Continuation of the front page (72) Inventor Yusho Ishikawa 3-7-1 Kagamiyama, Higashihiroshima City, Hiroshima Pref. National Tax Agency Brewing Research Institute F-term (reference) 4B065 AA80X AC10 AC20 BA16 BA23 CA42

Claims (11)

[Claims] 1. Saccharomyces cerevisiae (Saccha)
romyces cerevisiae), without or with a mutation treatment, and then selectively separating the yeasts with increased fermentation rates using a selective medium, wherein the yeasts with increased fermentation rates are characterized. Method. 2. Saccharomyces cerevisiae (Saccha)
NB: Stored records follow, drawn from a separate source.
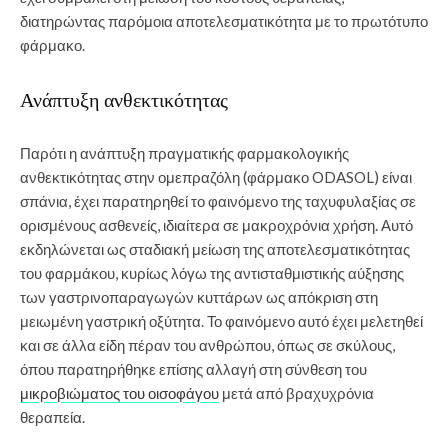
διατηρώντας παρόμοια αποτελεσματικότητα με το πρωτότυπο
φάρμακο.
Ανάπτυξη ανθεκτικότητας
Παρότι η ανάπτυξη πραγματικής φαρμακολογικής
ανθεκτικότητας στην ομεπραζόλη (φάρμακο ODASOL) είναι
σπάνια, έχει παρατηρηθεί το φαινόμενο της ταχυφυλαξίας σε
ορισμένους ασθενείς, ιδιαίτερα σε μακροχρόνια χρήση. Αυτό
εκδηλώνεται ως σταδιακή μείωση της αποτελεσματικότητας
του φαρμάκου, κυρίως λόγω της αντισταθμιστικής αύξησης
των γαστρινοπαραγωγών κυττάρων ως απόκριση στη
μειωμένη γαστρική οξύτητα. Το φαινόμενο αυτό έχει μελετηθεί
και σε άλλα είδη πέραν του ανθρώπου, όπως σε σκύλους,
όπου παρατηρήθηκε επίσης αλλαγή στη σύνθεση του
μικροβιώματος του οισοφάγου
μετά από βραχυχρόνια
θεραπεία.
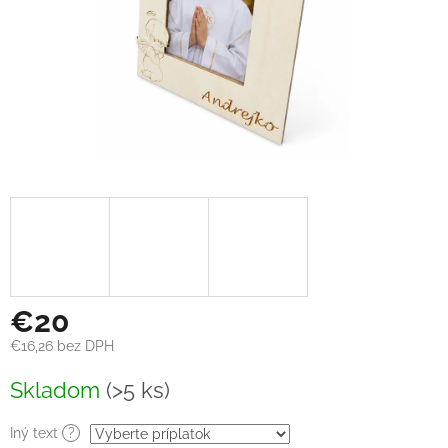
€20
€16,26
bez DPH
Jednotková
Skladom
(>5 ks)
cena:
Iný text
?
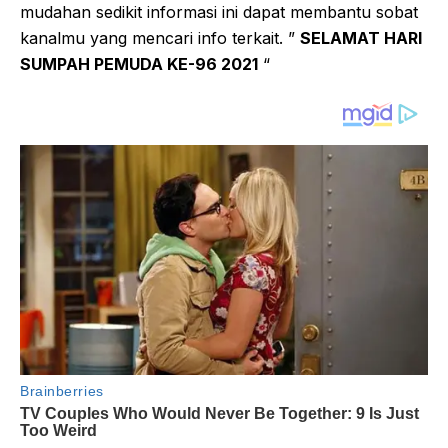
mudahan sedikit informasi ini dapat membantu sobat
kanalmu yang mencari info terkait. ”
SELAMAT HARI
SUMPAH PEMUDA KE-96 2021
“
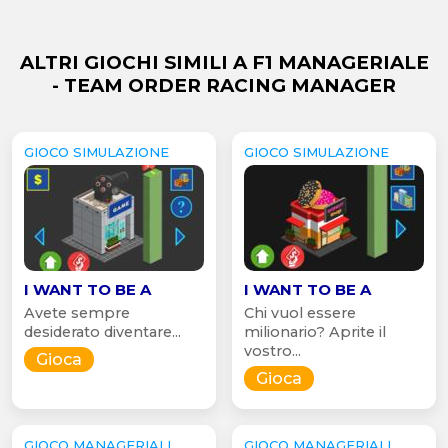
ALTRI GIOCHI SIMILI A F1 MANAGERIALE
- TEAM ORDER RACING MANAGER
GIOCO SIMULAZIONE
GIOCO SIMULAZIONE
I WANT TO BE A
I WANT TO BE A
Avete sempre
Chi vuol essere
desiderato diventare...
milionario? Aprite il
vostro...
Gioca
Gioca
GIOCO MANAGERIALI
GIOCO MANAGERIALI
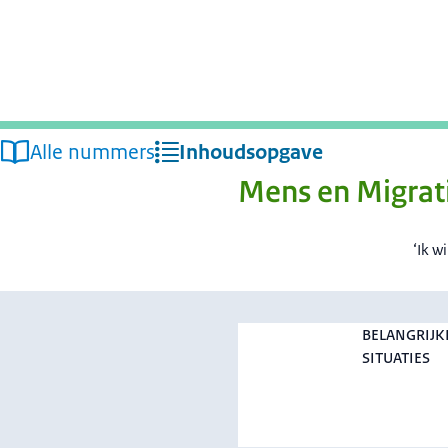
Alle nummers
Inhoudsopgave
Mens en Migrat
‘Ik w
BELANGRIJK
SITUATIES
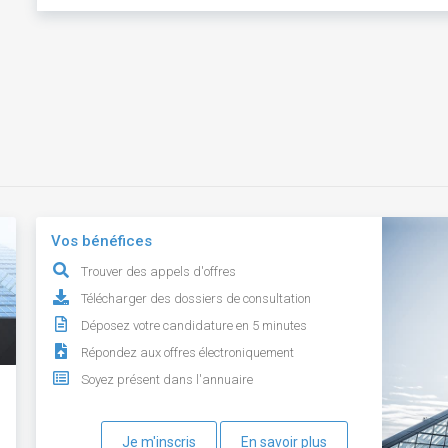
Vos bénéfices
Trouver des appels d'offres
Télécharger des dossiers de consultation
Déposez votre candidature en 5 minutes
Répondez aux offres électroniquement
Soyez présent dans l'annuaire
Je m'inscris
En savoir plus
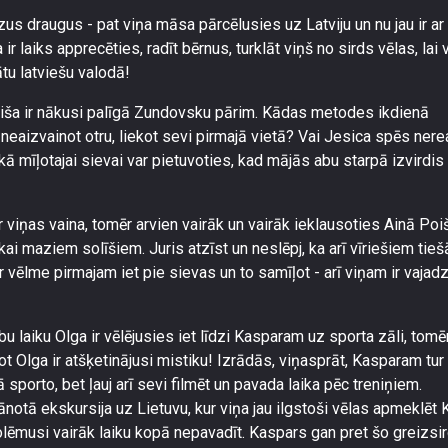
dzus draugus - pat viņa māsa pārcēlusies uz Latviju un nu jau ir ar
r laiks apprecēties, radīt bērnus, turklāt viņš no sirds vēlas, lai v
ātu latviešu valodā!
oiša ir nākusi palīgā Zundovsku pārim. Kādas metodes ikdienā
 neaizvainot otru, liekot sevi pirmajā vietā? Vai Jesica spēs nere
u kā mīļotajai sievai var pietuvoties, kad mājās abu starpā izvirdis
r viņas vaina, tomēr arvien vairāk un vairāk ieklausoties Ainā Poiš
kai maziem solīšiem. Juris atzīst un neslēpj, ka arī vīriešiem tieš
r vēlme pirmajam iet pie sievas un to samīļot - arī viņam ir vajad
 laiku Olga ir vēlējusies iet līdzi Kasparam uz sporta zāli, tomē
ot Olga ir atšķetinājusi mistiku! Izrādās, viņasprāt, Kasparam tur 
 sporto, bet ļauj arī sevi filmēt un pavada laika pēc treniņiem.
notā ekskursija uz Lietuvu, kur viņa jau ilgstoši vēlas apmeklēt 
a nolēmusi vairāk laiku kopā nepavadīt. Kaspars gan pret šo greizsi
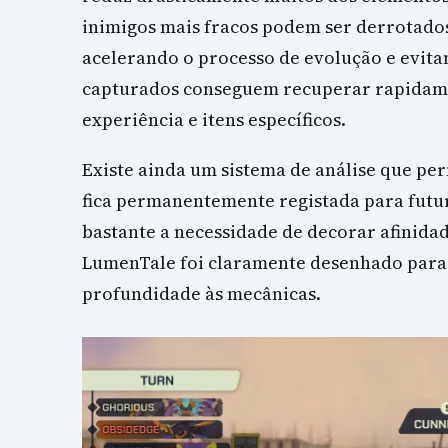
inimigos mais fracos podem ser derrotados
acelerando o processo de evolução e evita
capturados conseguem recuperar rapidamen
experiência e itens específicos.
Existe ainda um sistema de análise que pe
fica permanentemente registada para futu
bastante a necessidade de decorar afinid
LumenTale foi claramente desenhado para 
profundidade às mecânicas.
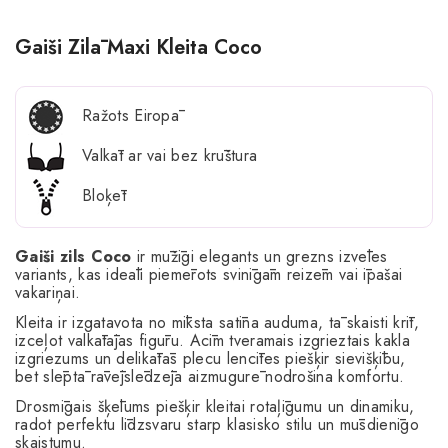
Gaiši Zilā Maxi Kleita Coco
Ražots Eiropā
Valkāt ar vai bez krūštura
Bloķēt
Gaiši zils Coco
ir mūžīgi elegants un grezns izvēles
variants, kas ideāli piemērots svinīgām reizēm vai īpašai
vakariņai.
Kleita ir izgatavota no mīksta satīna auduma, tā skaisti krīt,
izceļot valkātājas figūru. Acīm tveramais izgrieztais kakla
izgriezums un delikātās plecu lencītes piešķir sievišķību,
bet slēptā rāvējslēdzēja aizmugurē nodrošina komfortu.
Drosmīgais šķēlums piešķir kleitai rotaļīgumu un dinamiku,
radot perfektu līdzsvaru starp klasisko stilu un mūsdienīgo
skaistumu.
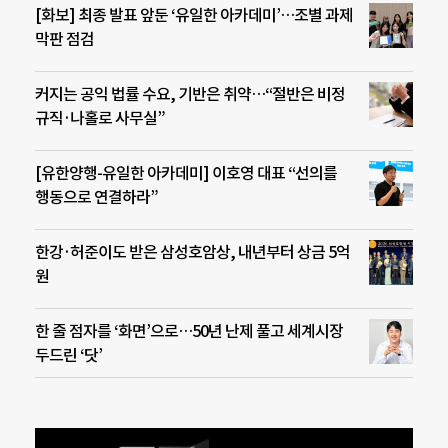
[화보] 최종 발표 앞둔 ‘유일한 아카데미’…조별 과제
막판 점검
커지는 공익 법률 수요, 기반은 취약…“절반은 비정
규직·나홀로 사무실”
[유한양행-유일한 아카데미] 이호영 대표 “선의를
행동으로 연결하라”
한강·허준이도 받은 삼성호암상, 내년부터 상금 5억
원
한 줄 점자를 ‘화면’으로…50년 난제 풀고 세계시장
두드린 ‘닷’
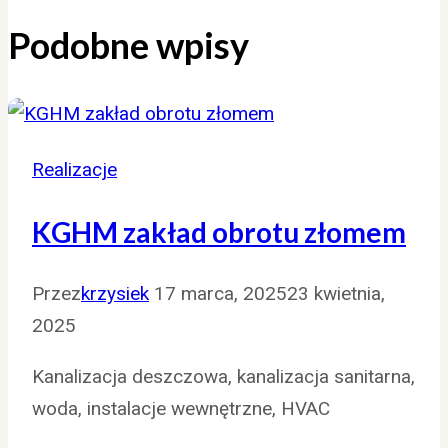
Podobne wpisy
Realizacje
KGHM zakład obrotu złomem
Przez
krzysiek
17 marca, 2025
23 kwietnia,
2025
Kanalizacja deszczowa, kanalizacja sanitarna,
woda, instalacje wewnętrzne, HVAC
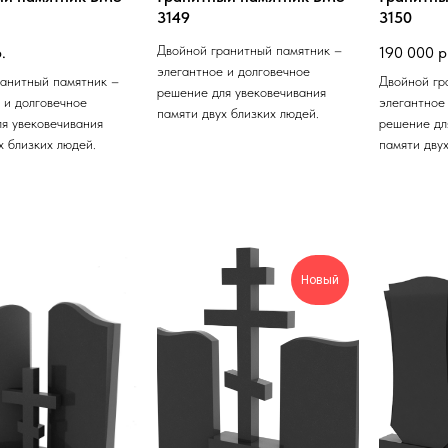
3149
3150
Двойной гранитный памятник –
.
190 000
р
элегантное и долговечное
ранитный памятник –
Двойной гр
решение для увековечивания
 и долговечное
элегантное
памяти двух близких людей.
я увековечивания
решение дл
х близких людей.
памяти двух
Новый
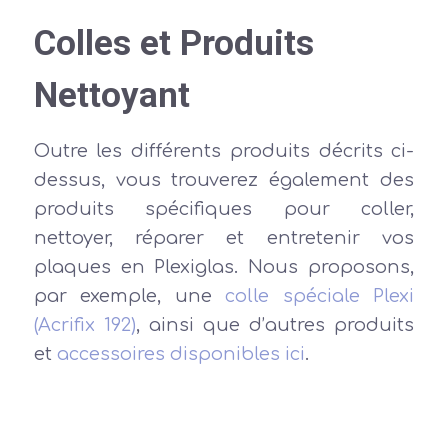
Colles et Produits
Nettoyant
Outre les différents produits décrits ci-
dessus, vous trouverez également des
produits spécifiques pour coller,
nettoyer, réparer et entretenir vos
plaques en Plexiglas. Nous proposons,
par exemple, une
colle spéciale Plexi
(Acrifix 192)
, ainsi que d’autres produits
et
accessoires disponibles ici
.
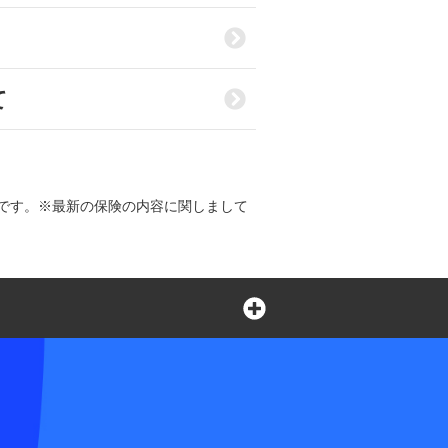
て
です。※最新の保険の内容に関しまして
言葉の不自由なお客さまの
ペット損害保険株式会社
合せ窓口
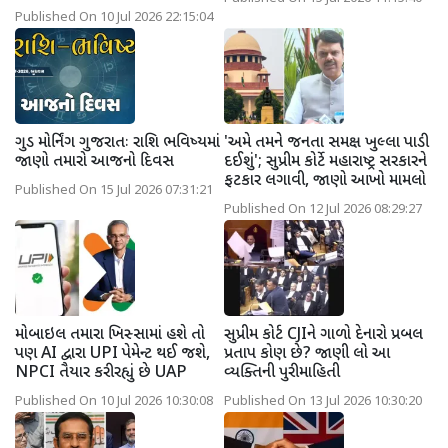
Published On 10 Jul 2026 22:15:04
ગુડ મોર્નિંગ ગુજરાતઃ રાશિ ભવિષ્યમાં
'અમે તમને જનતા સમક્ષ ખુલ્લા પાડી
જાણો તમારો આજનો દિવસ
દઈશું'; સુપ્રીમ કોર્ટે મહારાષ્ટ્ર સરકારને
ફટકાર લગાવી, જાણો આખો મામલો
Published On 15 Jul 2026 07:31:21
Published On 12 Jul 2026 08:29:27
મોબાઇલ તમારા ખિસ્સામાં હશે તો
સુપ્રીમ કોર્ટ CJIને ગાળો દેનારો પ્રબલ
પણ AI દ્વારા UPI પેમેન્ટ થઈ જશે,
પ્રતાપ કોણ છે? જાણી લો આ
NPCI તૈયાર કરી રહ્યું છે UAP
વ્યક્તિની પુરી માહિતી
Published On 10 Jul 2026 10:30:08
Published On 13 Jul 2026 10:30:20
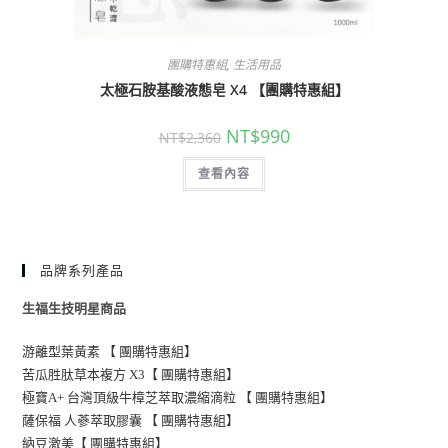
,
團購特惠組
生活用品
太極石胺基酸液態皂 X4 【團購特惠組】
NT$
990
NT$
2,360
查看內容
品牌系列產品
生福生技明星商品
游離型葉黃素 【 團購特惠組】
苦瓜胜肽草本複方 X3【 團購特惠組】
極寶A+ 台灣頂級牛樟芝萃取濃縮滴粒 【 團購特惠組】
薩保福 人蔘萃取膠囊 【 團購特惠組】
納豆激美【 團購特惠組】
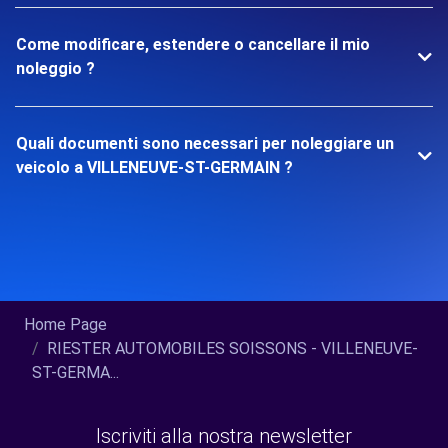
Come modificare, estendere o cancellare il mio
noleggio ?
Quali documenti sono necessari per noleggiare un
veicolo a VILLENEUVE-ST-GERMAIN ?
Home Page
RIESTER AUTOMOBILES SOISSONS - VILLENEUVE-
ST-GERMA...
Iscriviti alla nostra newsletter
romyces cerevisiae), without or after mutation treatment, using a selective medium to selectively isolate yeast having a bubble-free property and an increased fermentation rate. A method for breeding sake yeast having a property and an increased fermentation rate. 3. Saccharomyces cerevisiae (Saccha
A method for breeding yeast having an increased fermentation rate, characterized in that multi-drug-resistant yeast is selectively isolated without or after mutation treatment of yeast belonging to R. cerevisiae). 4. Saccharomyces cerevisiae (Saccha
romyces cerevisiae), without mutagenesis, or after mutagenesis, selective isolation of multidrug-resistant yeasts. Breeding method. 5. The drug to be contained in the selective medium or the drug-resistant drug is at least one selected from anisomycin, sesquiterpene antibiotics, cycloheximide, fluphenazine, and cerulenin. The method according to any one of claims 1 to 4. 6. The method according to claim 5, wherein the agent is anisomycin. 7. The sesquiterpene antibiotic is at least one selected from tricosecin, lorizin A, and velcarin A.
The method described in. 8. A yeast breeding and isolated by the method according to any one of claims 1 to 7, wherein the fermentation rate is increased. 9. A sake yeast breeding and separated by the method according to any one of claims 2, 4 to 7, which has a bubble-free property and has an increased fermentation rate. 10. A method for producing a brewed brew, comprising using the yeast according to claim 8 or 9. A brewed liquor produced by the method according to claim 10.